Problem to work on
Scan the entries for lines with the word "сайте" and copy those lines.
>>>
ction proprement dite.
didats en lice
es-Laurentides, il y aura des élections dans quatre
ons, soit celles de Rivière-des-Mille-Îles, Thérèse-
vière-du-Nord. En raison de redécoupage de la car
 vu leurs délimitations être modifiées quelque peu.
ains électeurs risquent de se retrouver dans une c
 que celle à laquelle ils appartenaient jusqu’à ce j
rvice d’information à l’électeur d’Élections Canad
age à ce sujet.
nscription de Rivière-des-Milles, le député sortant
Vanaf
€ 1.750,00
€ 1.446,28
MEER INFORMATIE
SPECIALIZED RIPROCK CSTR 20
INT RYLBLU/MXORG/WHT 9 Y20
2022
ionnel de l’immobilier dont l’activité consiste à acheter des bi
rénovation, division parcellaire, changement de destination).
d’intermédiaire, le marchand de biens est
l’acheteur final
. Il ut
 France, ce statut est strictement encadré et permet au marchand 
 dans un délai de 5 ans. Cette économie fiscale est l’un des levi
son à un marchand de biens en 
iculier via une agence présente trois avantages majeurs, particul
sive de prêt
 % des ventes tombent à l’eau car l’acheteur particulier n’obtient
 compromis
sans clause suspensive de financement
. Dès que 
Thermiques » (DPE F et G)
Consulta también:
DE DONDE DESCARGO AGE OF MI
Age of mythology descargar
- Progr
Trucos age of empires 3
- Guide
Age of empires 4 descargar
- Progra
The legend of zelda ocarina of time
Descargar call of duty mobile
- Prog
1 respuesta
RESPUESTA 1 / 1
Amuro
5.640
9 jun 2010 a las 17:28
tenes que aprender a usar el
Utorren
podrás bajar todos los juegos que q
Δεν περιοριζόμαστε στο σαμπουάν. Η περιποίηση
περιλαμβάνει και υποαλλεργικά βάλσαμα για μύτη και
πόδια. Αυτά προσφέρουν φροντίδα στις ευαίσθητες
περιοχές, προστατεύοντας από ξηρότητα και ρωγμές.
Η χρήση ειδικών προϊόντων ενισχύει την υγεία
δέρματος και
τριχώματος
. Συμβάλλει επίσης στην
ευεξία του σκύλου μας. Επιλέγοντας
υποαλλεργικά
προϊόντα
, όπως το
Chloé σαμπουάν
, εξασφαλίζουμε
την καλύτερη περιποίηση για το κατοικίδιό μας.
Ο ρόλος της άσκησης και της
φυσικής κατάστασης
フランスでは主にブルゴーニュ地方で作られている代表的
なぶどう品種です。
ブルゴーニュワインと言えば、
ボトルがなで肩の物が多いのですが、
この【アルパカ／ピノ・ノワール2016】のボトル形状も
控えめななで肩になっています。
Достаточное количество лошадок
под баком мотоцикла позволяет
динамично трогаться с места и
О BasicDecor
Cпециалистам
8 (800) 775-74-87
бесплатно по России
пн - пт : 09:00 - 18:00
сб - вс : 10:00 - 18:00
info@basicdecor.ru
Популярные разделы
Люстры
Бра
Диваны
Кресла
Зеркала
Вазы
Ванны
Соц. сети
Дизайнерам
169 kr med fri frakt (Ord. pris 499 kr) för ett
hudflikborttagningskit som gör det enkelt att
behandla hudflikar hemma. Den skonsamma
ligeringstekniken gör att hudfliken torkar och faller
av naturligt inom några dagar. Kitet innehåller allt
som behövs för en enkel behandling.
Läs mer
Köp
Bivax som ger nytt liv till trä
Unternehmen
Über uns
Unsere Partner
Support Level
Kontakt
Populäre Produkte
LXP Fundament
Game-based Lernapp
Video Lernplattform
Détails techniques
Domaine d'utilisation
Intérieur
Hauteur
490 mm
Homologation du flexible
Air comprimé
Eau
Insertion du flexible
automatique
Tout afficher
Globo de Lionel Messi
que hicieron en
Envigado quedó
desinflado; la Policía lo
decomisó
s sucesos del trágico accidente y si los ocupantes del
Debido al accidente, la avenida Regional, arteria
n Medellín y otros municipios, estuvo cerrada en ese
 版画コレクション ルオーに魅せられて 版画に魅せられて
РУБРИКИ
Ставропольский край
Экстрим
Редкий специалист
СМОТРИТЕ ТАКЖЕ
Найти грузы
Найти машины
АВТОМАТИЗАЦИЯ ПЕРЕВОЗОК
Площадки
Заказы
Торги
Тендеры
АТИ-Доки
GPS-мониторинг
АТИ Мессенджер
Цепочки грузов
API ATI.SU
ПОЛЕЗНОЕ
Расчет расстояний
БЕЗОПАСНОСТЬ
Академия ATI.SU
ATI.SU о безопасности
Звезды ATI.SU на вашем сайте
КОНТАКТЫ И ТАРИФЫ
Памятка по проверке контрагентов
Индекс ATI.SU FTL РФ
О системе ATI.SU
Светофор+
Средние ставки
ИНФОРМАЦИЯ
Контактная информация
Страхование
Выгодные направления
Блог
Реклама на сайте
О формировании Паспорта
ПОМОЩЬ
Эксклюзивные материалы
<<<
Exercise result
Звезды ATI.SU на вашем сайте
Реклама на сайте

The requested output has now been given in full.